National Center for Toxicological Research
Name: William Slikker
Position: Incoming director, National Center for Toxicological Research
Education: University of California, Santa Barbara, BA, 1972, biology; MA, 1972, biological sciences
University of California, Davis, PhD, 1978, pharmacology and toxicology
Experience: Director, Division of Neurotoxicology, NCTR/FDA, 1993-present.
Acting Director, Division of Neurotoxicology, NCTR/FDA, 1992-1993.
Acting Director, Division of Reproductive and Developmental Toxicology, NCTR/FDA, 1990-1991.
Chief, Pharmacodynamics Branch, Division of Reproductive and Developmental Toxicology, NCTR/FDA, 1980-1990.
William Slikker began his new position as director of the FDA's National Center for Toxicological Research on Jan. 3. Slikker, who replaces Daniel Casiano, will be responsible for several projects that aim to help industry, academia, and government better understand some of the practical challenges of pharmacogenomics.
Pharmacogenomics Reporter caught up with Slikker recently to discuss how the healthcare industry, academia, and the FDA and other government agencies can partner to help ensure that pharmacogenomics technologies continue to evolve and become more broadly applicable.
Are you going to be doing anything different from Dr. Casiano?
Dan worked diligently for preparing the center for the goals of … moving toward … genomics, proteomics, and metabolomics. And we're going to continue that work in moving forward with the -omics to support regulatory decisions within the FDA.
Can you tell me specifically what you plan to do, especially as it relates to pharmacogenomics?
Certainly, pharmacogenomics is a big portion of where the FDA is moving, in terms of the Critical Path [initiative]; the idea is to improve the amount of information that could be generated so we can move this process forward from initial discovery of a chemical agent to its applications to improve human health. And one of those ways is to improve the pharmacogenomics aspect and to do that with the modern -omics tools in particular.
Are you tooling up your lab?
What we're doing is building an … approach where we're applying systems biology to trying to solve problems within this area of increased technology. We're doing this by integrating individuals to work together in teams to apply not only the gene-expression assays, but also the proteomics and metabolomics. [We're looking to integrate] those with bioinformatics so you have products that can push forward approval of drugs and other chemical agents.
Is there a class of drugs that can benefit specifically from this push to implement these technologies?
I think generally what we're talking about is improving the process and improving the kinds of approaches that are used, and we are trying to develop this as more of a team [to create] seamless operation so you can integrate information about gene expression, the proteomics [tools and data] that are available, as well as certain biomarkers … using metabolomics so these can be integrated in a total package.
What's the next goal post here?
We're trying to move forward with the idea to improve and understand the quality of array data. The MACQ [microarray quality control study] is a way in which this kind of platform validation and standardization can be met. This project is led by Leming Shi at NCTR in conjunction with other centers, especially CDER, platform providers, and academic folks. This project is going forward to provide validation and quality-assurance of genomic data.
Along with that, we have ArrayTrack [a database that was also developed at NCTR], which is a tool that can be used to acquire and accumulate genomic information, but can also analyze and interpret those data. That tool is being used by many different portions of the federal government and industry.
These are two milestones that are becoming available. Now we want to expand the use of ArrayTrack not only for genomic data but also for metabolomic and proteomic data.
There are still voices out there that say that microarrays are not really suited to perform as great diagnostic tools because they are not comparable between platforms.
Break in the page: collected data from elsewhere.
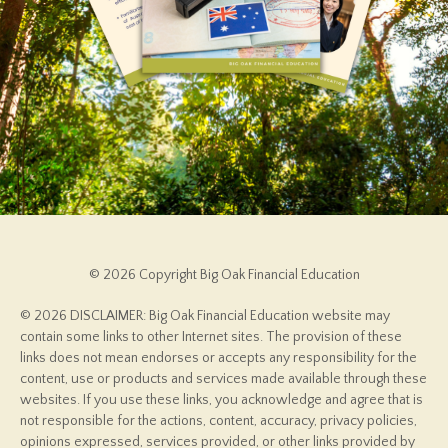
© 2026 Copyright Big Oak Financial Education
© 2026 DISCLAIMER: Big Oak Financial Education website may
contain some links to other Internet sites. The provision of these
links does not mean endorses or accepts any responsibility for the
content, use or products and services made available through these
websites. If you use these links, you acknowledge and agree that is
not responsible for the actions, content, accuracy, privacy policies,
opinions expressed, services provided, or other links provided by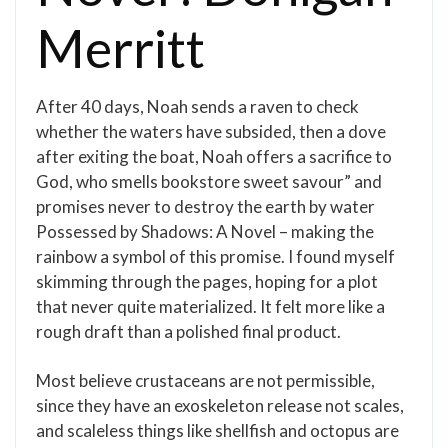
Merritt
After 40 days, Noah sends a raven to check
whether the waters have subsided, then a dove
after exiting the boat, Noah offers a sacrifice to
God, who smells bookstore sweet savour” and
promises never to destroy the earth by water
Possessed by Shadows: A Novel – making the
rainbow a symbol of this promise. I found myself
skimming through the pages, hoping for a plot
that never quite materialized. It felt more like a
rough draft than a polished final product.
Most believe crustaceans are not permissible,
since they have an exoskeleton release not scales,
and scaleless things like shellfish and octopus are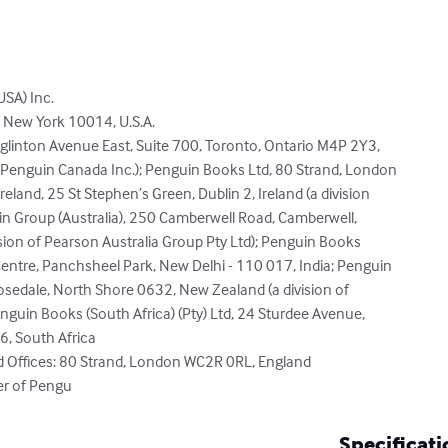
SA) Inc.

 New York 10014, U.S.A.

linton Avenue East, Suite 700, Toronto, Ontario M4P 2Y3,

 Penguin Canada Inc.); Penguin Books Ltd, 80 Strand, London

land, 25 St Stephen’s Green, Dublin 2, Ireland (a division

n Group (Australia), 250 Camberwell Road, Camberwell,

vision of Pearson Australia Group Pty Ltd); Penguin Books

entre, Panchsheel Park, New Delhi - 110 017, India; Penguin

osedale, North Shore 0632, New Zealand (a division of

guin Books (South Africa) (Pty) Ltd, 24 Sturdee Avenue,

 South Africa

d Offices: 80 Strand, London WC2R 0RL, England

er of Pengu
Specificati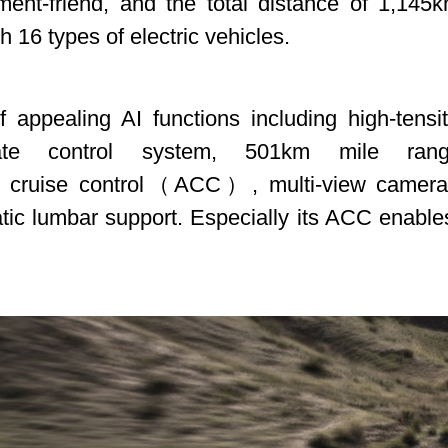
nt-friend, and the total distance of 1,145k
th 16 types of electric vehicles.
ppealing AI functions including high-tensity
ate control system, 501km mile range
tive cruise control（ACC）, multi-view camera
atic lumbar support. Especially its ACC enable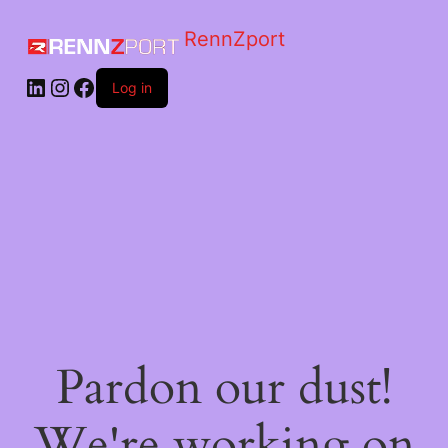
RennZport
Log in
Pardon our dust!
We're working on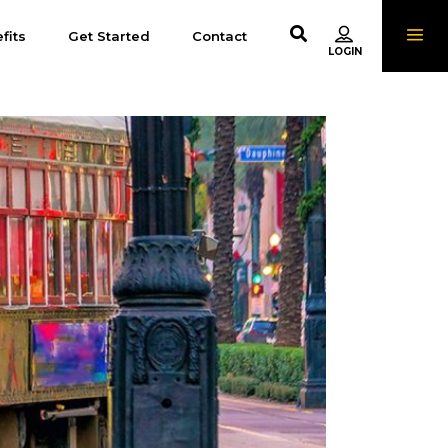
fits
Get Started
Contact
Are you finding that to be the case?
That's exactly what the [MAQC] study is trying to understand. And what's impressive about it is that we have a great number of participants from most of the platform providers and many other individuals who use these tools within government and academia. We aim to ask and answer: 'What is the comparability? How can these tools be used in a way in which they will produce very constructive information?' And I think right now the results look very favorable.
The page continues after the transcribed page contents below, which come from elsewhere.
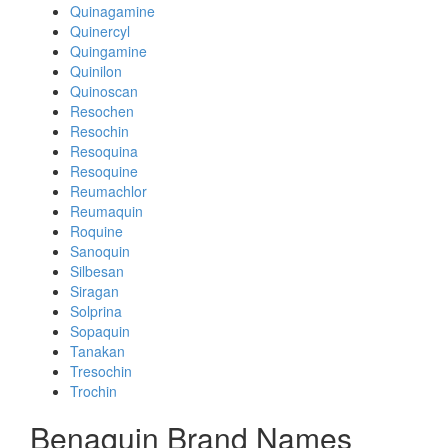
Quinagamine
Quinercyl
Quingamine
Quinilon
Quinoscan
Resochen
Resochin
Resoquina
Resoquine
Reumachlor
Reumaquin
Roquine
Sanoquin
Silbesan
Siragan
Solprina
Sopaquin
Tanakan
Tresochin
Trochin
Benaquin Brand Names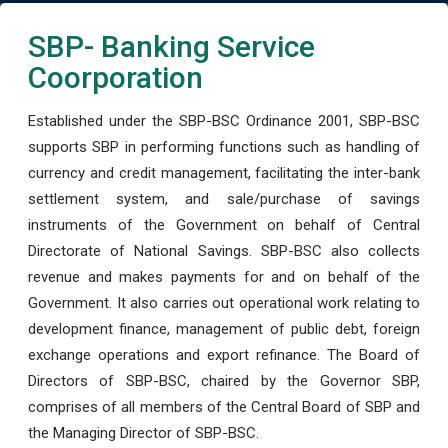
SBP- Banking Service
Coorporation
Established under the SBP-BSC Ordinance 2001, SBP-BSC
supports SBP in performing functions such as handling of
currency and credit management, facilitating the inter-bank
settlement system, and sale/purchase of savings
instruments of the Government on behalf of Central
Directorate of National Savings. SBP-BSC also collects
revenue and makes payments for and on behalf of the
Government. It also carries out operational work relating to
development finance, management of public debt, foreign
exchange operations and export refinance. The Board of
Directors of SBP-BSC, chaired by the Governor SBP,
comprises of all members of the Central Board of SBP and
the Managing Director of SBP-BSC.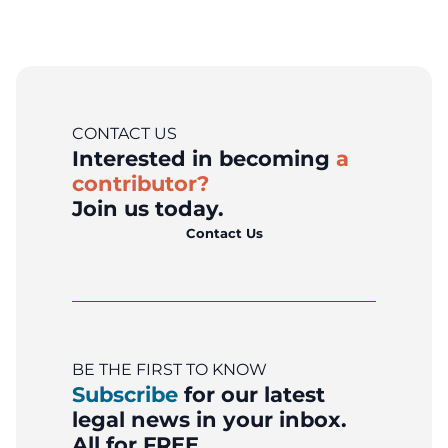
CONTACT US
Interested in becoming
a
contributor?
Join us today.
Contact Us
BE THE FIRST TO KNOW
Subscribe
for our latest
legal news in your inbox.
All for FREE.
What happens after that? How do you disseminate the information, and what happens after that?
[We need to try to] generate the manuscripts so it can reach the public. From there, we're hoping that the data will be very convincing on how to use these platforms successfully and how to analyze the data so you can compare across the different platforms that are available.
Additionally, having the standard RNA sets to allow comparability between labs is important.
Is there another aspect of pharmacogenomics, genomics, and proteomics that I'm leaving out?
I think the thing is that these are important tools, and the idea is to use them to move personalized medicine forward. We know that we need to have this information from the pharmacogenomics and from the various modern tools so we can provide the … successful application of personalized medicine, and that's the direction the whole nation would like to move in, is making sure we're getting the best medicine to the individual.